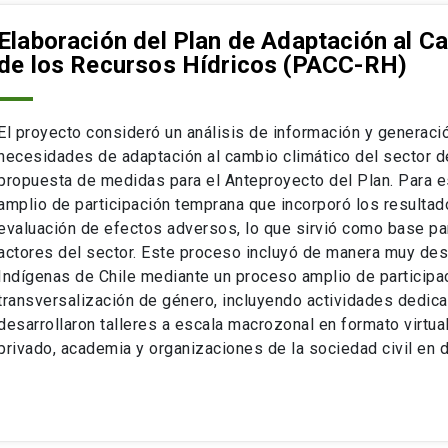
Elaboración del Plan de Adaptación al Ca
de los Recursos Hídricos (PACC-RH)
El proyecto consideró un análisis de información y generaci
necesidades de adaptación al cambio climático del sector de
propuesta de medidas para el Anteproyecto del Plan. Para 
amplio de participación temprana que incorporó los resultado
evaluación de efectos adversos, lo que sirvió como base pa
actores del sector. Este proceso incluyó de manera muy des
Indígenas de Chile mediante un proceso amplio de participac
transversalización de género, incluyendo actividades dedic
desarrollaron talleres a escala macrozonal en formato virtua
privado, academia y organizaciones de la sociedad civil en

...

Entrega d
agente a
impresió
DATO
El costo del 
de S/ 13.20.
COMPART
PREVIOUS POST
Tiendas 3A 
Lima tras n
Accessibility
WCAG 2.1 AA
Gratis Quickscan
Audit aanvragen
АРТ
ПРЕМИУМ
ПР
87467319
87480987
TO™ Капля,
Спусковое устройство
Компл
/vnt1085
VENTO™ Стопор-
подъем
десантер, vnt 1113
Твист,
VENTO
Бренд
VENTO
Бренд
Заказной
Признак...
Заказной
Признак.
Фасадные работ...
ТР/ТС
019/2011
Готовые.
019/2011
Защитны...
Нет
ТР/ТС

---

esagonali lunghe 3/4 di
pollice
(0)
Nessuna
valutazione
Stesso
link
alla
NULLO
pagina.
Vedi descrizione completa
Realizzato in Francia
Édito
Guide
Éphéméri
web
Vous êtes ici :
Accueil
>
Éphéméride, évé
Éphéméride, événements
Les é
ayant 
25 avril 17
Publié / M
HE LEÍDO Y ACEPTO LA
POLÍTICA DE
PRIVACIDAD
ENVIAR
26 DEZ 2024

EXERCISE GOAL: Everything in the material above from the line that has "Elaboración del Plan de Adaptación al Ca" through the line that has "propuesta de medidas" must be duplicated exactly, with no other lines given.

SOLVED PROBLEM:
Elaboración del Plan de Adaptación al Ca
de los Recursos Hídricos (PACC-RH)
El proyecto consideró un análisis de información y generaci
necesidades de adaptación al cambio climático del sector de
propuesta de medidas para el Anteproyecto del Plan. Para 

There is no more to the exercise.